Arguments pertinents
La cour a principalement fondé sa décision sur plusieurs points :
1. Lien avec la famille : M. B... n'a pas fourni d'éléments probants concernant l'intensité des liens avec ses enfants et les membres de sa famille vivant en France. La cour a souligné : « il ne produit aucun élément permettant d'attester de l'intensité du lien qui l'unirait à ses enfants. »
2. Antécédents administratifs : La cour a mentionné que M. B... n'a pas respecté deux précédentes obligations de quitter le territoire, ce qui renforce l'argument de non-fondement de sa demande.
3. Application de l'article 8 de la CEDH : La cour a conclu que le moyen relatif à la méconnaissance de l'article 8 de la CEDH ne pouvait qu'être écarté en raison de l'absence de preuves suffisantes fournies par le requérant sur sa situation familiale et ses devoirs.

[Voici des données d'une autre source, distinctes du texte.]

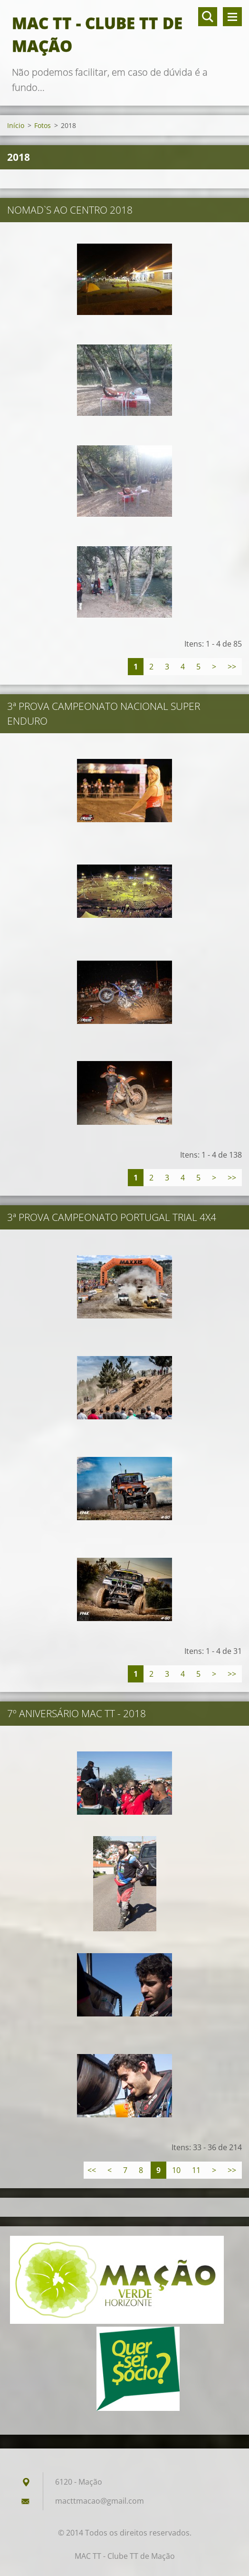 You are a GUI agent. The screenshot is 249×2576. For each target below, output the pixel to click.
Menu (232, 16)
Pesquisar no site (207, 16)
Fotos (42, 125)
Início (15, 125) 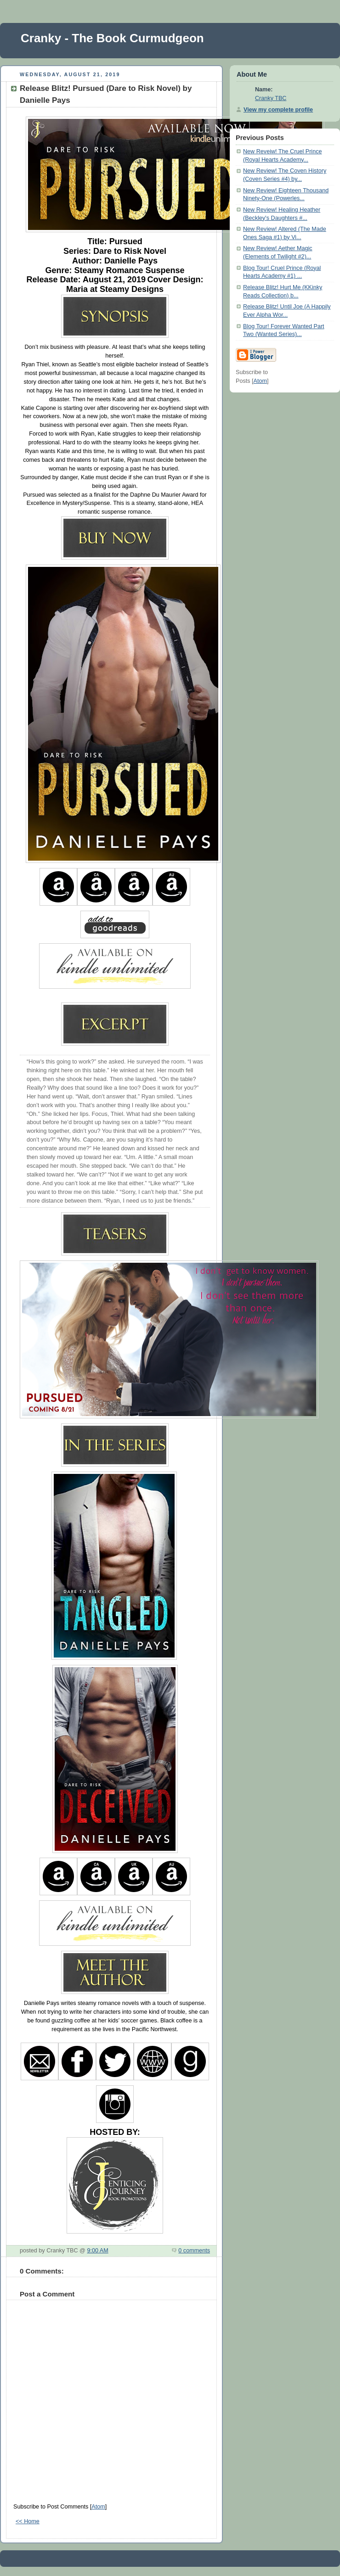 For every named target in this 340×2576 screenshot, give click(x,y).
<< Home (28, 2521)
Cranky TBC (270, 98)
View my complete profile (278, 109)
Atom (98, 2506)
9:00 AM (97, 2250)
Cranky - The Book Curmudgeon (112, 38) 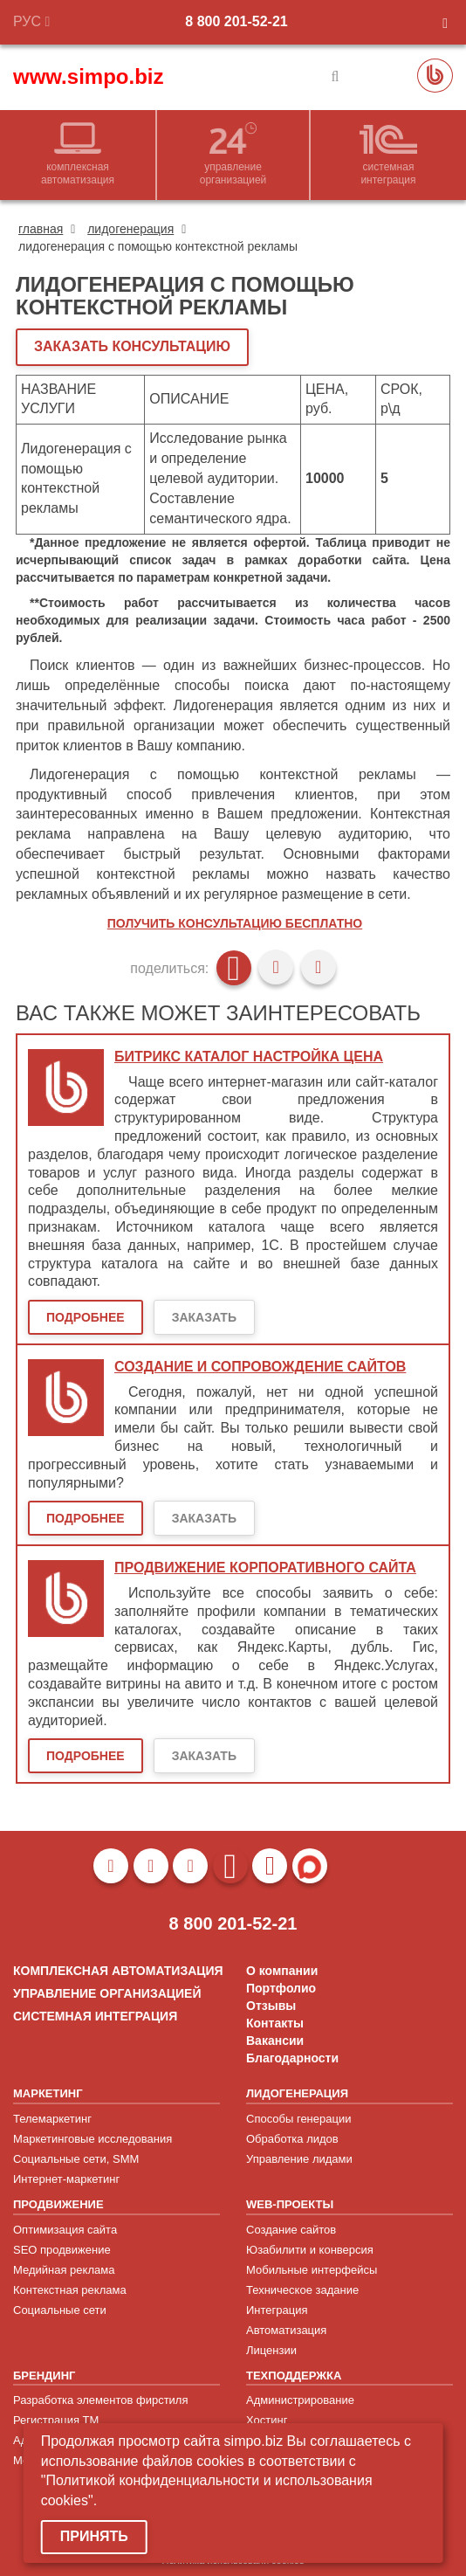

Interprétations et citations légales
#
Article de la CEDH
La décision porte sur l'application de l'article 8 de la convention européenne de sauvegarde des droits de l'homme et des libertés fondamentales, qui assure le droit au respect de la vie privée et familiale. La cour a interprété cet article comme exigeant des preuves claires pour démontrer l'impact d'une expulsion sur la vie familiale.#
Code de l'entrée et du séjour des étrangers et du droit d'asile
L'arrêté du préfet a été pris en vertu du Code de l'entrée et du séjour des étrangers et du droit d'asile qui régit l'obligation de quitter le territoire posé par l’autorité administrative lorsque les conditions de séjour ne sont pas respectées.#
Code de justice administrative - Article L. 761-1
La cour a également fait référence à l'article L. 761-1 du code de justice administrative, qui stipule que la partie perdante peut être condamnée à verser une somme au titre des frais exposés en première instance et en appel. Dans ce contexte, le requérant n’a pas obtenu gain de cause et sa demande d’indemnisation a été rejetée.Ainsi, la décision de la cour se fonde sur la nécessité de preuves substantielles dans les affaires de droit de la famille et l'importance du respect des obligations légales antérieures par l'individu concerné.